Problem: Facets tokenize tags with spaces. Is there a solution?

classic Classic list List threaded Threaded
7 messages Options
Reply | Threaded
Open this post in threaded view
|

Problem: Facets tokenize tags with spaces. Is there a solution?

Royce
Hi,

I'm using facets to do filters on search results. One tag, for
example, is a city name "Kansas City." The facet interprets "Kansas
City" as two separate counts, "Kansas" and "City".

How can I configure facets to recognize "Kansas City" as one tag?


Take care,

Royce
Reply | Threaded
Open this post in threaded view
|

Re: Problem: Facets tokenize tags with spaces. Is there a solution?

Royce
Similar topics:

http://groups.google.com/group/elasticsearch/browse_thread/thread/ec24d56db34275b1/ccdaa025a3bb2481?lnk=gst&q=facet+tokenize#ccdaa025a3bb2481

On Jan 11, 12:01 pm, Royce <[hidden email]> wrote:

> Hi,
>
> I'm using facets to do filters on search results. One tag, for
> example, is a city name "Kansas City." The facet interprets "Kansas
> City" as two separate counts, "Kansas" and "City".
>
> How can I configure facets to recognize "Kansas City" as one tag?
>
> Take care,
>
> Royce
Reply | Threaded
Open this post in threaded view
|

Re: Problem: Facets tokenize tags with spaces. Is there a solution?

Royce
In reply to this post by Royce
Let me be clear, that my tag isn't "Kansas City". Instead, it's
"location" and one of the cities that shows up is "Kansas City."



On Jan 11, 12:01 pm, Royce <[hidden email]> wrote:

> Hi,
>
> I'm using facets to do filters on search results.

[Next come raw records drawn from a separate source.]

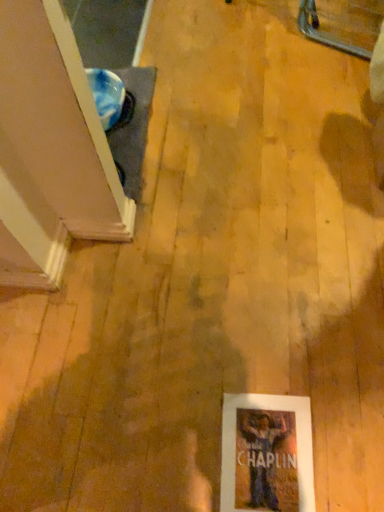 Locate an element on the screen. vacant space to the right of white paper poster at lower center is located at coordinates (340, 433). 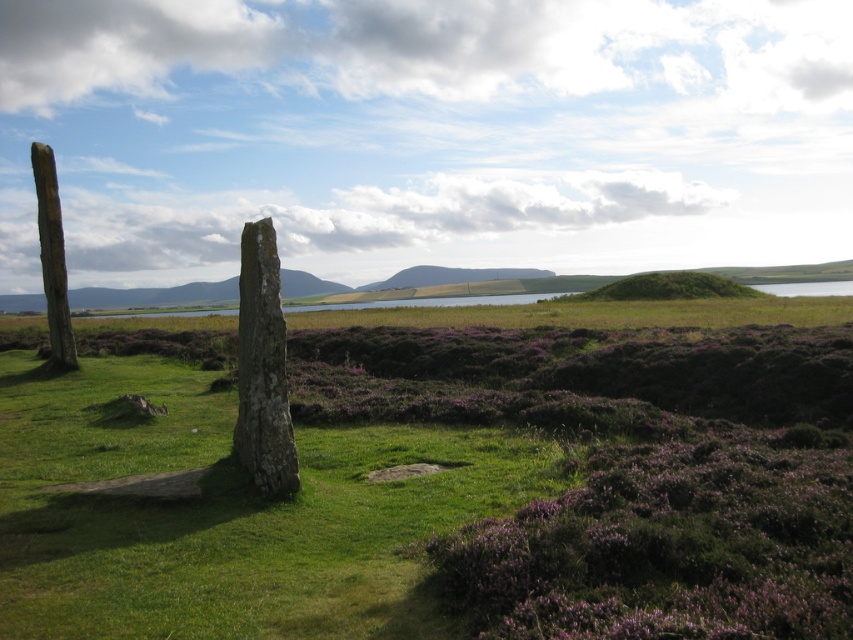 You are a hiker who wants to place a small flag exactly halfway between the green mossy stone at center and the smooth wooden pole at left. Based on their positions, where should you place the flag?

The green mossy stone at center is located below the smooth wooden pole at left, so placing the flag halfway between them would require positioning it in the middle of the vertical space between the two objects.

You are a gardener planning to plant flowers between the green grassy at center and the green mossy stone at center. Which area has more space available for planting?

The green grassy at center is larger in size than the green mossy stone at center, so there is more space available for planting in the green grassy at center area. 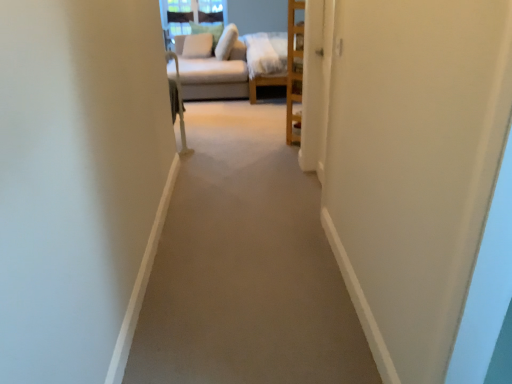 Question: Which direction should I rotate to face white soft pillow at upper center, placed as the third pillow when sorted from left to right, — up or down?

Choices:
 (A) down
 (B) up

Answer: (B)

Question: Does carpet at center have a greater width compared to light beige fabric pillow at upper center, which ranks as the second pillow in right-to-left order?

Choices:
 (A) yes
 (B) no

Answer: (A)

Question: Does carpet at center lie behind light beige fabric pillow at upper center, which ranks as the second pillow in right-to-left order?

Choices:
 (A) yes
 (B) no

Answer: (B)

Question: Is carpet at center bigger than light beige fabric pillow at upper center, the second pillow viewed from the left?

Choices:
 (A) yes
 (B) no

Answer: (B)

Question: Does carpet at center have a lesser width compared to light beige fabric pillow at upper center, which ranks as the second pillow in right-to-left order?

Choices:
 (A) yes
 (B) no

Answer: (B)

Question: Is carpet at center directly adjacent to light beige fabric pillow at upper center, which ranks as the second pillow in right-to-left order?

Choices:
 (A) no
 (B) yes

Answer: (A)

Question: Would you say carpet at center contains light beige fabric pillow at upper center, the second pillow viewed from the left?

Choices:
 (A) yes
 (B) no

Answer: (B)

Question: From the image's perspective, is beige fabric couch at upper center under white soft pillow at upper center, the 3th pillow viewed from the right?

Choices:
 (A) no
 (B) yes

Answer: (B)

Question: Considering the relative sizes of beige fabric couch at upper center and white soft pillow at upper center, the 1th pillow from the left, in the image provided, is beige fabric couch at upper center smaller than white soft pillow at upper center, the 1th pillow from the left,?

Choices:
 (A) no
 (B) yes

Answer: (A)

Question: From a real-world perspective, is beige fabric couch at upper center below white soft pillow at upper center, the 3th pillow viewed from the right?

Choices:
 (A) yes
 (B) no

Answer: (A)

Question: Is beige fabric couch at upper center facing away from white soft pillow at upper center, the 1th pillow from the left?

Choices:
 (A) yes
 (B) no

Answer: (B)

Question: Is the position of beige fabric couch at upper center more distant than that of white soft pillow at upper center, the 3th pillow viewed from the right?

Choices:
 (A) yes
 (B) no

Answer: (B)

Question: Considering the relative positions of beige fabric couch at upper center and white soft pillow at upper center, the 3th pillow viewed from the right, in the image provided, is beige fabric couch at upper center to the left of white soft pillow at upper center, the 3th pillow viewed from the right, from the viewer's perspective?

Choices:
 (A) no
 (B) yes

Answer: (A)

Question: Can you confirm if carpet at center is shorter than white soft pillow at upper center, which is the 1th pillow from right to left?

Choices:
 (A) no
 (B) yes

Answer: (B)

One tag, for
> example, is a city name "Kansas City." The facet interprets "Kansas
> City" as two separate counts, "Kansas" and "City".
>
> How can I configure facets to recognize "Kansas City" as one tag?
>
> Take care,
>
> Royce
Reply | Threaded
Open this post in threaded view
|

Re: Problem: Facets tokenize tags with spaces. Is there a solution?

Ivan Brusic
In reply to this post by Royce
The topic you referenced has the answer. If the field you are faceting
on is a string, then it needs to  either be not analyzed or analyzed
with something like the KeywordAnalyzer which terms the term as a
single token. Can you gist the mapping you are using? In your example,
it appears that location is being analyzed and is indexed as two
tokens "Kansas" and "City", which is the default behavior. The facet
will treat the two tokens as unique terms.

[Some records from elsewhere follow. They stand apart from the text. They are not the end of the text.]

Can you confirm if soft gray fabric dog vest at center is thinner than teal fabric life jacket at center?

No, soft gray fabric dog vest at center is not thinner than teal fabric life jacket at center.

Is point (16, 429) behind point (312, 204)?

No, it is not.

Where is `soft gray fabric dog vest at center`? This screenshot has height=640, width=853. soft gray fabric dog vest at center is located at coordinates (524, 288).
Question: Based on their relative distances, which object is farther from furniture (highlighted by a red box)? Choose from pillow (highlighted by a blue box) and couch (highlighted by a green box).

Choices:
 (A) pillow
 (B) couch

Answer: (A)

http://www.elasticsearch.org/guide/reference/index-modules/analysis/keyword-analyzer.html

--
Ivan

http://www.elasticsearch.org/guide/reference/api/search/facets/

On Wed, Jan 11, 2012 at 10:01 AM, Royce <[hidden email]> wrote:

> Hi,
>
> I'm using facets to do filters on search results. One tag, for
> example, is a city name "Kansas City." The facet interprets "Kansas
> City" as two separate counts, "Kansas" and "City".
>
> How can I configure facets to recognize "Kansas City" as one tag?
>
>
> Take care,
>
> Royce
Reply | Threaded
Open this post in threaded view
|

Re: Problem: Facets tokenize tags with spaces. Is there a solution?

Suraj
Hi,

I have the same problem as with Royce. I have the following mappings:

curl -XPOST "http://localhost:9200/pictures" -d '
{
    "mappings" : {
        "pictures" : {
            "properties" : {
                "id": { "type": "string" },
                "description": {"type": "string", "index": "not_analyzed"},
                "featured": { "type": "boolean" },
                "categories": { "type": "string", "index": "not_analyzed" },
                "tags": { "type": "string", "index": "not_analyzed", "analyzer": "keyword" },
                "created_at": { "type": "double" }
            }
        }
    }
}'

And My Data is:

curl -X POST "http://localhost:9200/pictures/picture" -d '{
  "picture": {
    "id": "4defe0ecf02a8724b8000047",
    "title": "Victoria Secret PhotoShoot",
    "description": "From France and Italy",
    "featured": true,
    "categories": [
      "Fashion",
      "Girls",
    ],
    "tags": [
      "girl",
      "photoshoot",
      "supermodel",
      "Victoria Secret"
    ],
    "created_at": 1405784416.04672
  }
}'

And My Query is:
curl -X POST "http://localhost:9200/pictures/_search?pretty=true" -d '
{
  "query": {
    "text": {
      "tags": {
        "query": "Victoria Secret"
      }
    }
  },
  "facets": {
    "tags": {
      "terms": {
        "field": "tags"
      }
    }
  }
}'

The Output result is:
{
  "took" : 1,
  "timed_out" : false,
  "_shards" : {
    "total" : 5,
    "successful" : 5,
    "failed" : 0
  },
  "hits" : {
    "total" : 0,
    "max_score" : null,
    "hits" : [ ]
  },
  "facets" : {
    "tags" : {
      "_type" : "terms",
      "missing" : 0,
      "total" : 0,
      "other" : 0,
      "terms" : [ ]
    }
  }
}

So I got total 0 in facets and total: 0 in hits

Any Idea Why its not working? I know that when remove the keyword analyzer from tags and make it "not_analyzed" then I get result but there is still a problem of case insensitive.

Cheers!
Suraj


On Thursday, January 12, 2012 7:39:24 AM UTC+5:45, Ivan Brusic wrote:
The topic you referenced has the answer. If the field you are faceting
on is a string, then it needs to  either be not analyzed or analyzed
with something like the KeywordAnalyzer which terms the term as a
single token. Can you gist the mapping you are using? In your example,
it appears that location is being analyzed and is indexed as two
tokens "Kansas" and "City", which is the default behavior. The facet
will treat the two tokens as unique terms.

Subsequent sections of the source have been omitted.